One and a half years later – yeah, it was a surprise for more than just a few people – I gave birth to another ‘prettiest girl in the world. ’ This one had the most beautiful mouth and the bluest eyes I had ever seen. She had some hair too. She lost it and it was – again – replaced by strange extremely blond, dry hair. It was straight, but since this was our second strange-hair-kid we knew that it might turn curly in a while.

The girls have a big brother with perfectly normal hair. We have always wondered where the hair comes from. Not only because we want to know, but because everyone seems eager to know.
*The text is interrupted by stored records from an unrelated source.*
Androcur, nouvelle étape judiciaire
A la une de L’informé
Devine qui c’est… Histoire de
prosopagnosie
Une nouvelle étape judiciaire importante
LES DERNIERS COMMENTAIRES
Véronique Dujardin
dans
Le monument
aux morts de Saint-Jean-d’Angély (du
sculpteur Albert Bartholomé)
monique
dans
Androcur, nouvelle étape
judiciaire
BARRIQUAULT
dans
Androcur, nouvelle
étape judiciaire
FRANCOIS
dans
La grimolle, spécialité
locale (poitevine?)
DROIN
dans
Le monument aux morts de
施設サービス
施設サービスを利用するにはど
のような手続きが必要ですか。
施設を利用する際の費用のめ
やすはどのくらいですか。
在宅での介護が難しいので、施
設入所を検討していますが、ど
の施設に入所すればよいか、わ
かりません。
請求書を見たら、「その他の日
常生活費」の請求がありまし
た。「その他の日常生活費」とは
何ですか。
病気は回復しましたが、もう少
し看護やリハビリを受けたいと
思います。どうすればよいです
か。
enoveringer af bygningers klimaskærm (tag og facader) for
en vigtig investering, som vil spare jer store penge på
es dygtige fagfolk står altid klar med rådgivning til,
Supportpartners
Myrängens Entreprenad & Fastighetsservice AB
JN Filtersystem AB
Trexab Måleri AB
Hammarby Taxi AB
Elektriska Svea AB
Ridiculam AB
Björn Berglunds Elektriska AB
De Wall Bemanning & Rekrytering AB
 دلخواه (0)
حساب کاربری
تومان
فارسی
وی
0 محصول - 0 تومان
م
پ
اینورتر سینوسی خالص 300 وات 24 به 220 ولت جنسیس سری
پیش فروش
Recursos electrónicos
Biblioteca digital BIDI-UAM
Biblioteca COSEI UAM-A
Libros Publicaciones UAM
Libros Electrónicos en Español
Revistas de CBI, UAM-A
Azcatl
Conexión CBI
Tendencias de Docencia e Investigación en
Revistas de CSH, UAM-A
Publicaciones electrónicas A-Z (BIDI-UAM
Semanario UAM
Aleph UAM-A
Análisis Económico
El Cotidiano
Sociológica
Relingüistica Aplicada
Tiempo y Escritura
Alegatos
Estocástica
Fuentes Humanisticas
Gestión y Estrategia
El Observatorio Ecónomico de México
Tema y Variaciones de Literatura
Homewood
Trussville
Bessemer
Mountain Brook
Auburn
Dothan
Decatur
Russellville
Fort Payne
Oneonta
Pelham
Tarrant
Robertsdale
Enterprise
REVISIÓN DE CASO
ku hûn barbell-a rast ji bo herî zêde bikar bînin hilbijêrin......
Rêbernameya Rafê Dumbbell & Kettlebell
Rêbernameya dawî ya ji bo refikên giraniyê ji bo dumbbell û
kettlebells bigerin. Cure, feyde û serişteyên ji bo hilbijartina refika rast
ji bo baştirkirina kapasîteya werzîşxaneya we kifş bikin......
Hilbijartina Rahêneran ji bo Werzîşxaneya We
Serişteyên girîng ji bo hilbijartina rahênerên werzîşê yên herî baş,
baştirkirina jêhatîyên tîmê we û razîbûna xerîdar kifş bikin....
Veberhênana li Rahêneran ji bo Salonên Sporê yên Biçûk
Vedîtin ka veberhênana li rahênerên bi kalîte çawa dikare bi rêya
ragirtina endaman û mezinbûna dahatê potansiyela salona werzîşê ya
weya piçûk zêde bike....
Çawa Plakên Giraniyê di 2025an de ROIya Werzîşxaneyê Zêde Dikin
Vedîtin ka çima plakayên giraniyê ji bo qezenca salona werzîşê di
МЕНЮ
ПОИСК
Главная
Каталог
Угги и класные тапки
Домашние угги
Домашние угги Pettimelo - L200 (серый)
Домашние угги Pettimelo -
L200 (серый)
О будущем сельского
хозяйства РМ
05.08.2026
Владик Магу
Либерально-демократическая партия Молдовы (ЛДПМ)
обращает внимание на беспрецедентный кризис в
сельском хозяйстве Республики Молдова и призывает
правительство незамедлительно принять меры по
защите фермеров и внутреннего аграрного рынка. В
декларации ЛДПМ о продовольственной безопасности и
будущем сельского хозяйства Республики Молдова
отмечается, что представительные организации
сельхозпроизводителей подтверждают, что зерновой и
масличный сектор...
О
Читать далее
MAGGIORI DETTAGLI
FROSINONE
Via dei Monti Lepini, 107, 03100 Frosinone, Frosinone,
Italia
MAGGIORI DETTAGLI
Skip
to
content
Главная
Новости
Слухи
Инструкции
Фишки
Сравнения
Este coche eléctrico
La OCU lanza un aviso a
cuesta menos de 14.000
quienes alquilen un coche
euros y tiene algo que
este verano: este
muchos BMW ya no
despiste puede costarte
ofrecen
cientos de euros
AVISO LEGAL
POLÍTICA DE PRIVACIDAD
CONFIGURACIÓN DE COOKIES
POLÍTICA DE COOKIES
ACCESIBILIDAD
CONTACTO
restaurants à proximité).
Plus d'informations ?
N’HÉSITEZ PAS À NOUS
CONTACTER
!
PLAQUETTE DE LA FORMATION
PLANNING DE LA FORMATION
Let me share some remarks that people make at least once, but more often twice a day (all well meaning, let me be clear about that!)
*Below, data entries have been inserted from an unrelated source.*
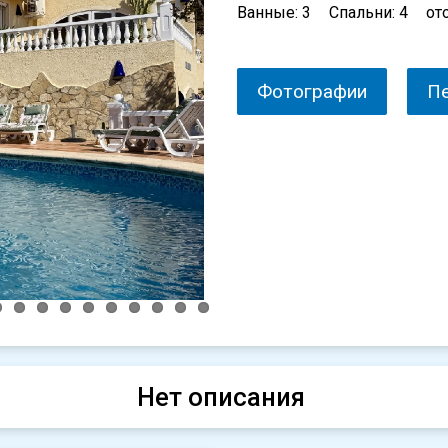
Ванные: 3
Спальни: 4
от
Фотографии
П
Нет описания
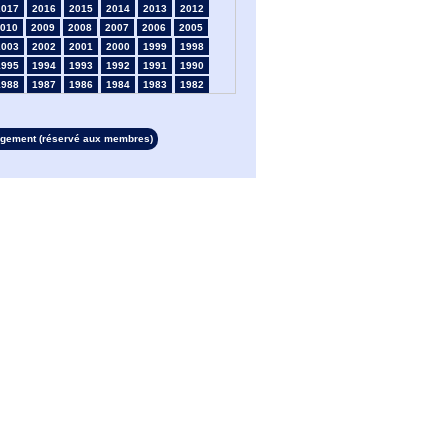
2017
2016
2015
2014
2013
2012
010
2009
2008
2007
2006
2005
2003
2002
2001
2000
1999
1998
1995
1994
1993
1992
1991
1990
1988
1987
1986
1984
1983
1982
1980
1979
1978
1977
1976
1975
1973
1972
1971
1970
1969
1968
rgement (réservé aux membres)
1966
1965
1964
1963
1962
1961
1959
1958
1957
1956
1955
1954
1952
1951
1950
1949
1948
1947
1945
1939
1938
1937
1936
1935
1933
1932
1931
1930
1929
1928
1926
1925
1924
1923
1915
1914
1912
1911
1910
1909
1908
1907
1905
1904
1903
1902
1901
1900
1898
1897
1896
1895
1894
1893
1891
1890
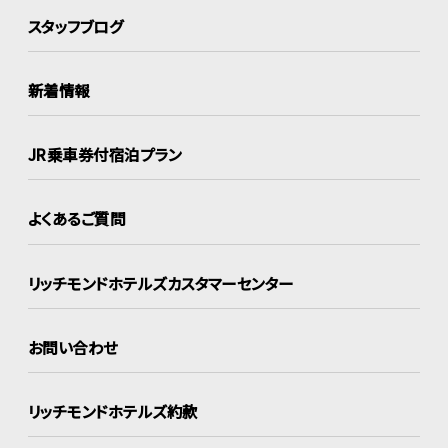
スタッフブログ
新着情報
JR乗車券付宿泊プラン
よくあるご質問
リッチモンドホテルズ
カスタマーセンター
お問い合わせ
リッチモンドホテルズ約款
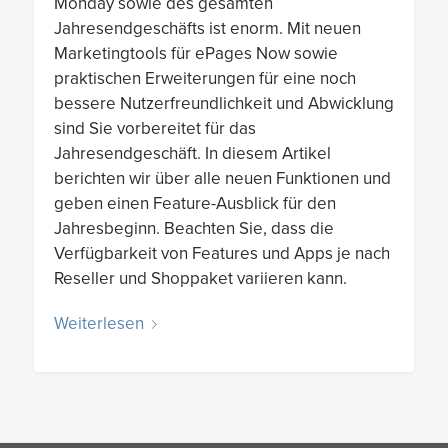
Monday sowie des gesamten
Jahresendgeschäfts ist enorm. Mit neuen
Marketingtools für ePages Now sowie
praktischen Erweiterungen für eine noch
bessere Nutzerfreundlichkeit und Abwicklung
sind Sie vorbereitet für das
Jahresendgeschäft. In diesem Artikel
berichten wir über alle neuen Funktionen und
geben einen Feature-Ausblick für den
Jahresbeginn. Beachten Sie, dass die
Verfügbarkeit von Features und Apps je nach
Reseller und Shoppaket variieren kann.
Weiterlesen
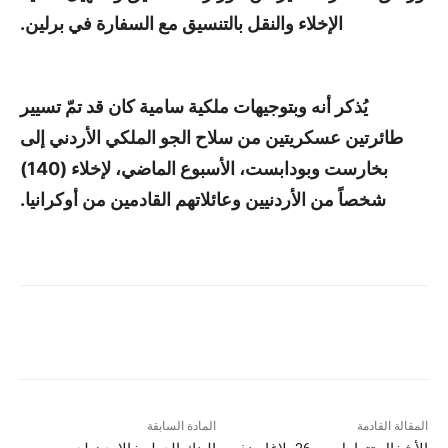
الإخلاء والنقل بالتنسيق مع السفارة في برلين.
يُذكر أنه وبتوجيهات ملكية سامية كان قد تمّ تسيير
طائرتين عسكريتين من سلاح الجو الملكي الأردني إلى
بخارست وبودابست، الأسبوع الماضي، لإخلاء (140)
شخصاً من الأردنيين وعائلاتهم القادمين من أوكرانيا.
المقالة القادمة
المادة السابقة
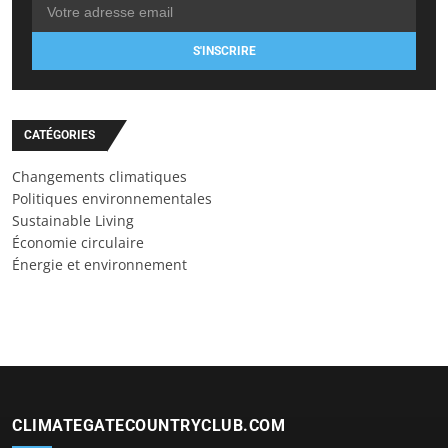
S'INSCRIRE
CATÉGORIES
Changements climatiques
Politiques environnementales
Sustainable Living
Économie circulaire
Énergie et environnement
CLIMATEGATECOUNTRYCLUB.COM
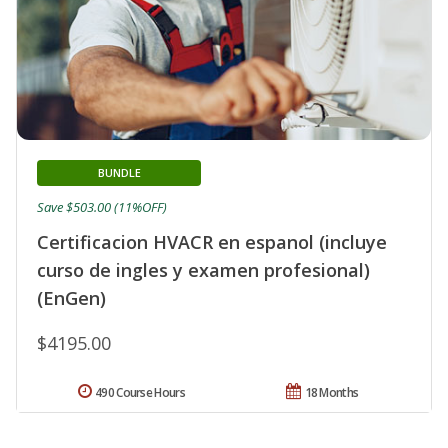
BUNDLE
Save $503.00 (11%OFF)
Certificacion HVACR en espanol (incluye
curso de ingles y examen profesional)
(EnGen)
$4195.00
490 Course Hours
18 Months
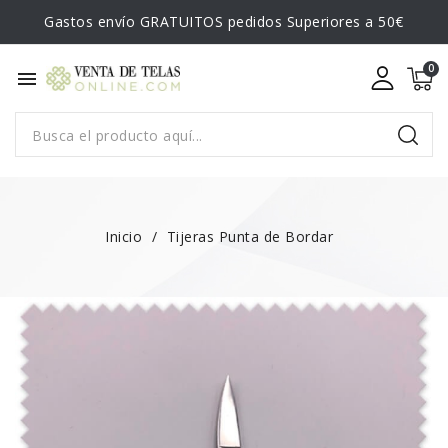
Gastos envío GRATUITOS pedidos Superiores a 50€
menu
Inicio
Tijeras Punta de Bordar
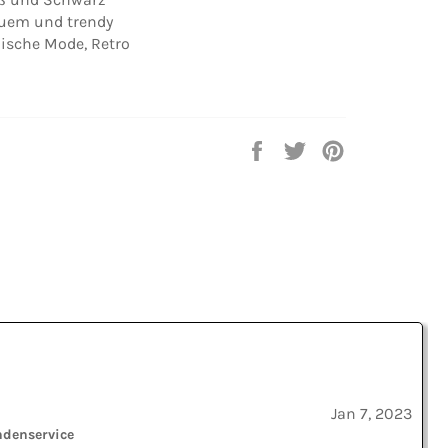
equem und trendy
anische Mode, Retro
Auf
Auf
Auf
Facebook
Twitter
Pinterest
teilen
twittern
pinnen
Jan 7, 2023
ndenservice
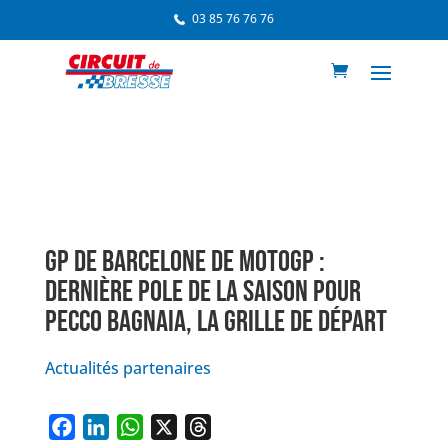
03 85 76 76 76
GP DE BARCELONE DE MOTOGP :
DERNIÈRE POLE DE LA SAISON POUR
PECCO BAGNAIA, LA GRILLE DE DÉPART
Actualités partenaires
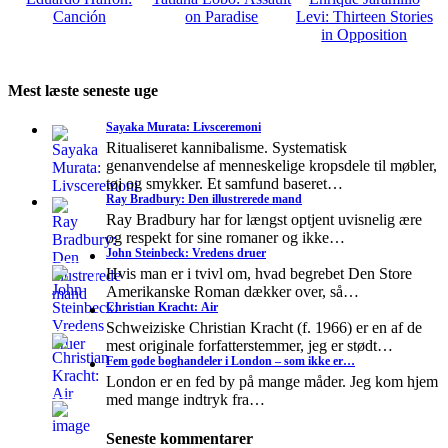
Canción
on Paradise
Levi: Thirteen Stories
in Opposition
Mest læste seneste uge
Sayaka Murata: Livsceremoni
Ritualiseret kannibalisme. Systematisk
genanvendelse af menneskelige kropsdele til møbler,
tøj og smykker. Et samfund baseret…
Ray Bradbury: Den illustrerede mand
Ray Bradbury har for længst optjent uvisnelig ære
og respekt for sine romaner og ikke…
John Steinbeck: Vredens druer
Hvis man er i tvivl om, hvad begrebet Den Store
Amerikanske Roman dækker over, så…
Christian Kracht: Air
Schweiziske Christian Kracht (f. 1966) er en af de
mest originale forfatterstemmer, jeg er stødt…
Fem gode boghandeler i London – som ikke er…
London er en fed by på mange måder. Jeg kom hjem
med mange indtryk fra…
Seneste kommentarer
‘Were they born in Africa?’
‘It doesn’t seem to run in the family (while pointing at Joost)?’
‘It looks like crimped hair, is it really their natural hair?’
‘Wow, that is the weirdest hair I’ve ever seen!’
‘Can I touch it?’
‘Do you highlight it?’
‘It looks like frizzy hair, yeah, I’ve seen this hair before.’

Of course I’ve asked hairdressers if they could enlighten me about the hair-type. They gave answers, but it was never fulfilling. The unsolved hair problem always lingered in the back of my head. Then someone suggested asking the dermatologist for an explanation. I had never even thought of that! We went there (for me, yes, sigh) and the girls came along. We sat down and while we waited, I took the strangest picture I’ve ever taken of the girls. (Oh and there’s the strangest video too – have a look at Instagram if you want to get a glimpse of my everyday life).

Anyway, the dermatologist walked in and we first discussed my skin. He said something about getting older, which he tried to soothe by stating that we are all getting older etc. And then I could finally ask the question. He looked, touched, googled a bit and showed me pictures of children with exactly the same hair! It took him less than a minute! Turns out that my girls have the ‘Uncombable Hair Syndrome’. It’s rare, they will have it  forever and it’s a very (very) random name for a syndrome.

Next time someone asks me where their hair comes from I get to explain that they have ‘uncombable hair’! Wow. I don’t know, I think I will just stick to my old sentence: ‘Thank you, we also have no clue where it comes from, but it’s gorgeous indeed.’